TASK STATEMENT: For each line in the records, produce an exact copy.

# # #

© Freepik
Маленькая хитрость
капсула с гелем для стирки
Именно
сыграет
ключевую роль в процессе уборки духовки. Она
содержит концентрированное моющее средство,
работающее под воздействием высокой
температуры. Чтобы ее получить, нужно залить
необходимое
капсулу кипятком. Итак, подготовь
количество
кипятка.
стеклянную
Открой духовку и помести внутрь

# # #

SOLUTION:
© Freepik
Маленькая хитрость
капсула с гелем для стирки
Именно
сыграет
ключевую роль в процессе уборки духовки. Она
содержит концентрированное моющее средство,
работающее под воздействием высокой
температуры. Чтобы ее получить, нужно залить
необходимое
капсулу кипятком. Итак, подготовь
количество
кипятка.
стеклянную
Открой духовку и помести внутрь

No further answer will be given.